Need for Targeted Interventions: These disparities hint at potential barriers faced by the economically disadvantaged, warranting focused efforts to enhance vaccination in the poorer quintiles.
# Scatter plot for Education Types and Coverage by Country
plot_B <- plot_ly(data = b,
x = ~country,
y = ~`mean(estimate)`,
type = "scatter",
mode = "markers",
color = ~`education_Education (3 groups)`,
text = ~paste(country, ": ", round(`mean(estimate)`, 2), "%"),
marker = list(size = 10),
hoverinfo = "text") %>%
layout(title = "Mean Estimate by Country and Education Group",
xaxis = list(showticklabels = FALSE, title = ""), # Hiding x-axis labels
yaxis = list(title = "Mean Estimate"),
showlegend = TRUE,
width=900, height=500,
hovermode = 'x',
shapes = list(
# Add line for 90% target
list(type = "line",
y0 = 90, y1 = 90,
x0 = 0, x1 = 1,
xref = "paper", yref = "y",
line = list(color = "grey", dash = "dot", width = 2))
),
annotations = list(
# Footnote for the solid line
list(xref = 'paper',
yref = 'paper',
x = 0,
y = -0.1,
text = "* Dashed line: GVAP target national vaccination coverage for vaccines initiated during the first year of life",
showarrow = FALSE)
),
margin = list(b = 60) # Increase bottom margin to accommodate footnotes
)
## Warning: Specifying width/height in layout() is now deprecated.
## Please specify in ggplotly() or plot_ly()
plot_B
# Scatter plot for Resident Types and Coverage by Country
# Create a unique hover text for each combination of country and residence type
c$hover_text <- paste(c$country, ": ", round(c$`mean(estimate)`, 2), "%")

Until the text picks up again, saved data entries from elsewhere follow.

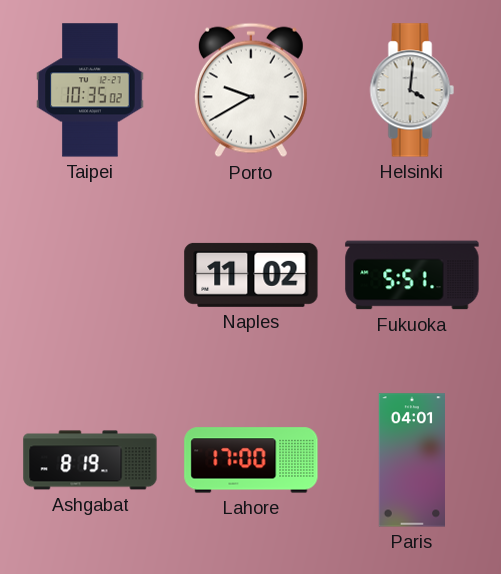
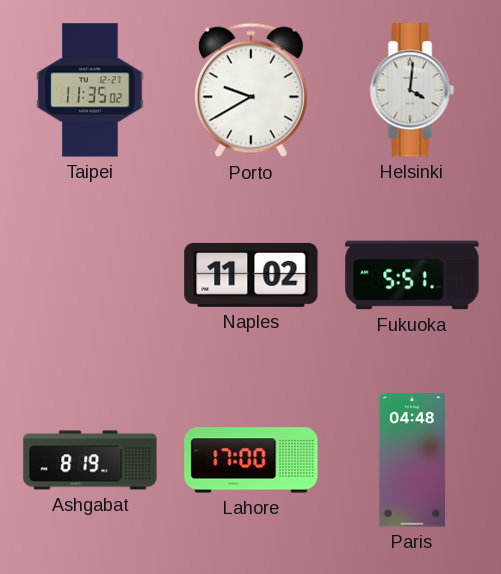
Taipei: 10:35 -> 11:35
Paris: 04:01 -> 04:48
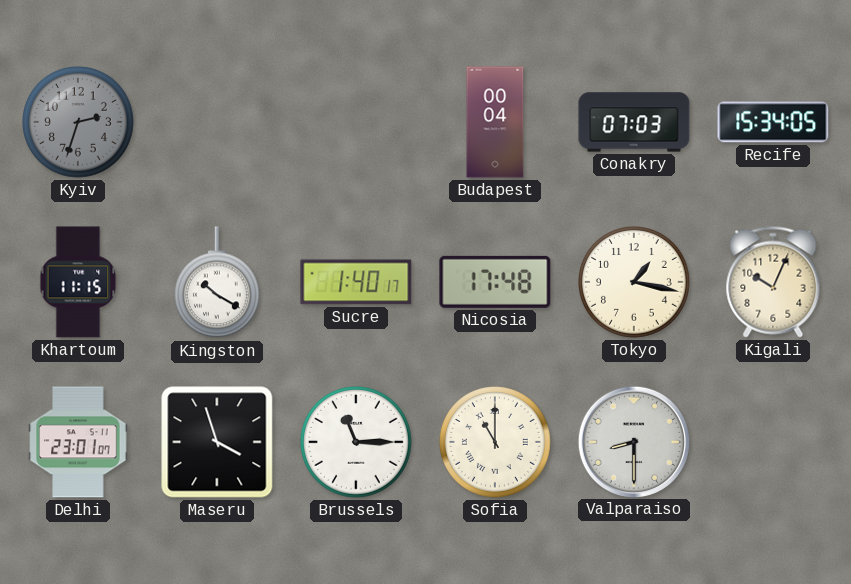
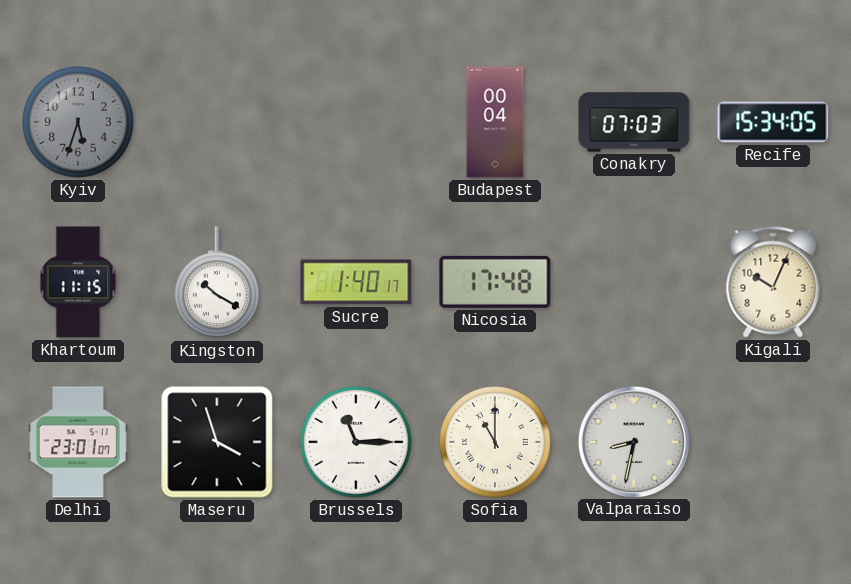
Kyiv: 2:33 -> 5:33
Tokyo: 1:17 -> none
Valparaiso: 8:30 -> 8:32
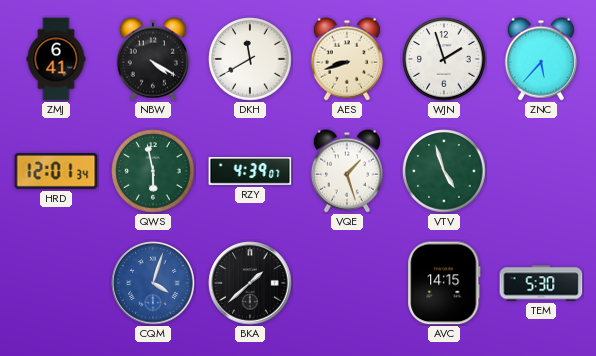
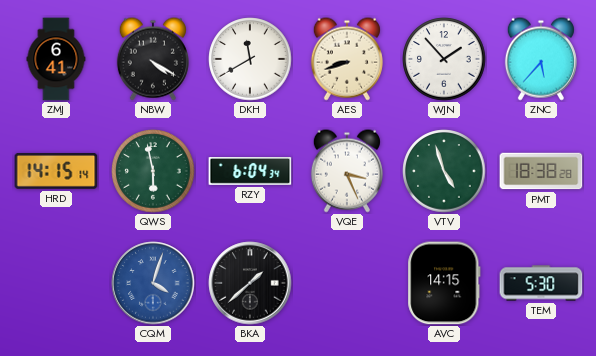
WJN: 1:57 -> 1:53
HRD: 12:01 -> 14:15
RZY: 4:39 -> 6:04
VQE: 1:27 -> 3:26
PMT: none -> 18:38
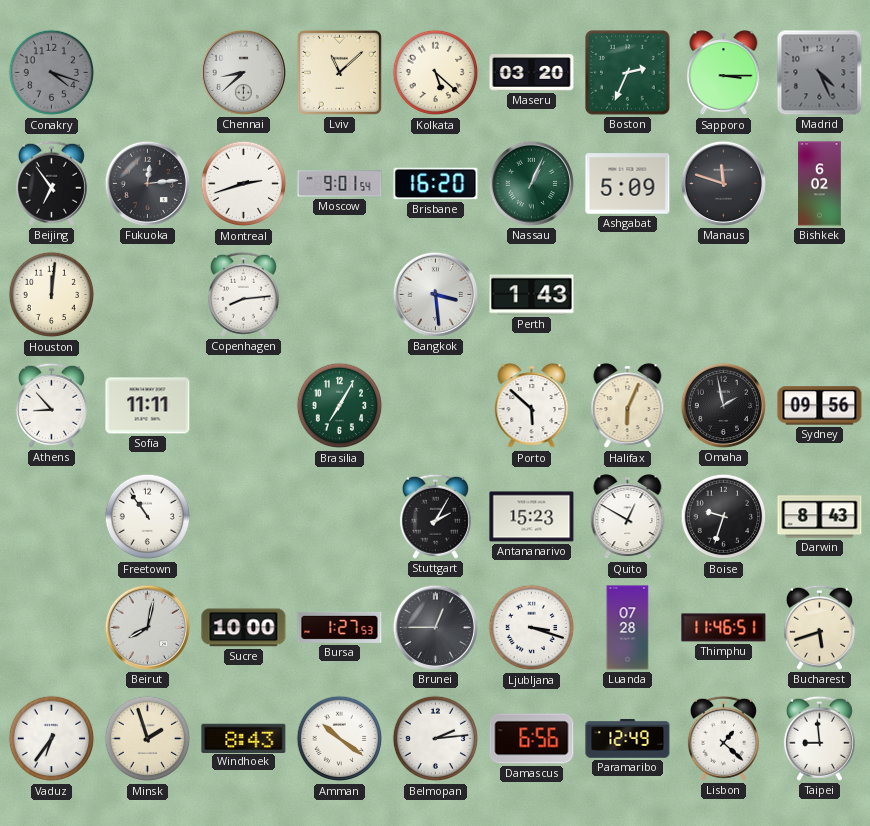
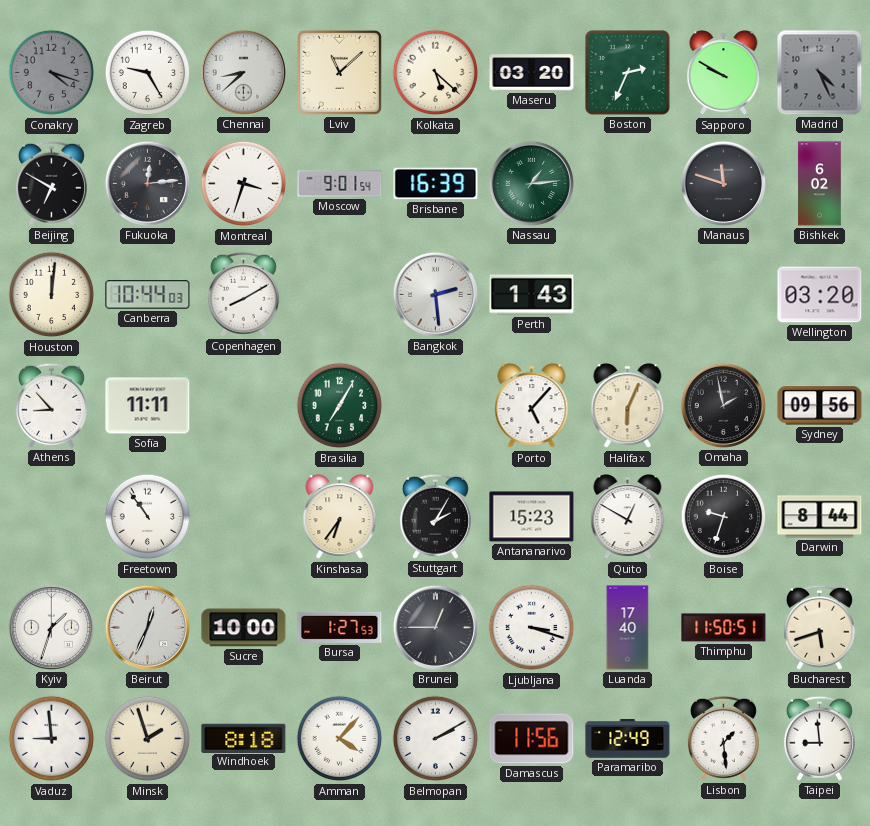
Zagreb: none -> 9:25
Sapporo: 3:15 -> 9:50
Beijing: 6:54 -> 6:50
Montreal: 2:42 -> 3:33
Brisbane: 16:20 -> 16:39
Nassau: 1:04 -> 1:14
Ashgabat: 5:09 -> none
Canberra: none -> 10:44
Copenhagen: 8:14 -> 8:10
Bangkok: 3:29 -> 2:29
Wellington: none -> 03:20
Porto: 5:52 -> 5:07
Kinshasa: none -> 6:36
Darwin: 8:43 -> 8:44
Kyiv: none -> 1:33
Beirut: 8:02 -> 12:34
Luanda: 07:28 -> 17:40
Thimphu: 11:46 -> 11:50
Vaduz: 6:36 -> 8:59
Windhoek: 8:43 -> 8:18
Amman: 10:21 -> 4:07
Belmopan: 2:14 -> 2:10
Damascus: 6:56 -> 11:56
Lisbon: 1:22 -> 1:29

# Scatter plot for Dataset C using the hover text
plot_C <- plot_ly(data = c,
x = ~country,
y = ~`mean(estimate)`,
type = "scatter",
mode = "markers",
color = ~residence_type,
text = ~hover_text,
marker = list(size = 10),
hoverinfo = "text") %>%
layout(title = "Mean Estimate by Country and Place of Residence",
xaxis = list(showticklabels = FALSE, title = ""), # Hiding x-axis labels
yaxis = list(title = "Mean Estimate"),
showlegend = TRUE,
width=700, height=500,
hovermode = 'x' # Ensure "Compare Data on Hover" is auto-selected
)
## Warning: Specifying width/height in layout() is now deprecated.

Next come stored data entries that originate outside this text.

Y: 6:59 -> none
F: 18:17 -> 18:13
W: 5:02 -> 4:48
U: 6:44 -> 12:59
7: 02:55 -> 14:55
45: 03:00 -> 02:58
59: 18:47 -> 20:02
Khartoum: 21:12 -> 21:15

## Please specify in ggplotly() or plot_ly()
plot_C
## Warning in RColorBrewer::brewer.pal(N, "Set2"): minimal value for n is 3, returning requested palette with 3 different levels
## Warning in RColorBrewer::brewer.pal(N, "Set2"): minimal value for n is 3, returning requested palette with 3 different levels
# Scatter plot for Gender and Coverage by Country
# Create a unique hover text for each combination of country and sex
d$hover_text <- paste(d$country,
round(d$`mean(estimate)`, 2), "%")
# Scatter plot for Dataset D using the hover text
plot_D <- plot_ly(data = d,
x = ~country,
y = ~`mean(estimate)`,
type = "scatter",
mode = "markers",
color = ~sex,
text = ~hover_text,
marker = list(size = 10),
hoverinfo = "text") %>%
layout(title = "Mean Estimate by Country and Sex",
xaxis = list(showticklabels = FALSE, title = ""), # Hiding x-axis labels
yaxis = list(title = "Mean Estimate"),
showlegend = TRUE,
width=700, height=500,
hovermode = 'x' # Ensure "Compare Data on Hover" is auto-selected
)
## Warning: Specifying width/height in layout() is now deprecated.

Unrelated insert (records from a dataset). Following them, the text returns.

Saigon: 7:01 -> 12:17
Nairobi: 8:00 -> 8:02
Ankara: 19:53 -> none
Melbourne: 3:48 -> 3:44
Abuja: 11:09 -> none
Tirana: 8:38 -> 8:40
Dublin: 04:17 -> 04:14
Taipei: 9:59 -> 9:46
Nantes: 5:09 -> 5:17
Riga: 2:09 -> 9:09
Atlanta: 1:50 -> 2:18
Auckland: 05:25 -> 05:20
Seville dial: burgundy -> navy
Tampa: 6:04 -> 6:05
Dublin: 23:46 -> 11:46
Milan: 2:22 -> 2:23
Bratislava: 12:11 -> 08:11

## Please specify in ggplotly() or plot_ly()
plot_D
## Warning in RColorBrewer::brewer.pal(N, "Set2"): minimal value for n is 3, returning requested palette with 3 different levels
## Warning in RColorBrewer::brewer.pal(N, "Set2"): minimal value for n is 3, returning requested palette with 3 different levels
The BCG immunization coverage data from the WHO Health Inequality Data Repository provides rich insights into the socio-economic and demographic factors affecting vaccination rates. A complex interplay of income, education, place of residence, and gender contributes to significant disparities in BCG immunization coverage across 95 countries. To ensure that immunization targets are met, policymakers and healthcare providers must recognize these dynamics and develop tailored strategies. By addressing the identified gaps and implementing the recommendations, we can move closer to achieving global immunization goals and fostering a healthier future for all.